- **THE TASK**
If a picture appears in the records, skip it; copy everything else exactly.

- **TASK INPUT**
--*--

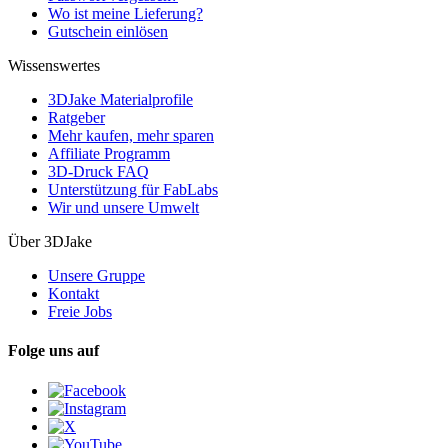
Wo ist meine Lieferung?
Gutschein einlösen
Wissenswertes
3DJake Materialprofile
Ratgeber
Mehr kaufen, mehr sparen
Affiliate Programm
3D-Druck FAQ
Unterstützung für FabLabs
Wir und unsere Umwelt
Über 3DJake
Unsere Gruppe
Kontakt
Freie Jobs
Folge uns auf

--*--

- **TASK RESPONSE**
Wo ist meine Lieferung?
Gutschein einlösen
Wissenswertes
3DJake Materialprofile
Ratgeber
Mehr kaufen, mehr sparen
Affiliate Programm
3D-Druck FAQ
Unterstützung für FabLabs
Wir und unsere Umwelt
Über 3DJake
Unsere Gruppe
Kontakt
Freie Jobs
Folge uns auf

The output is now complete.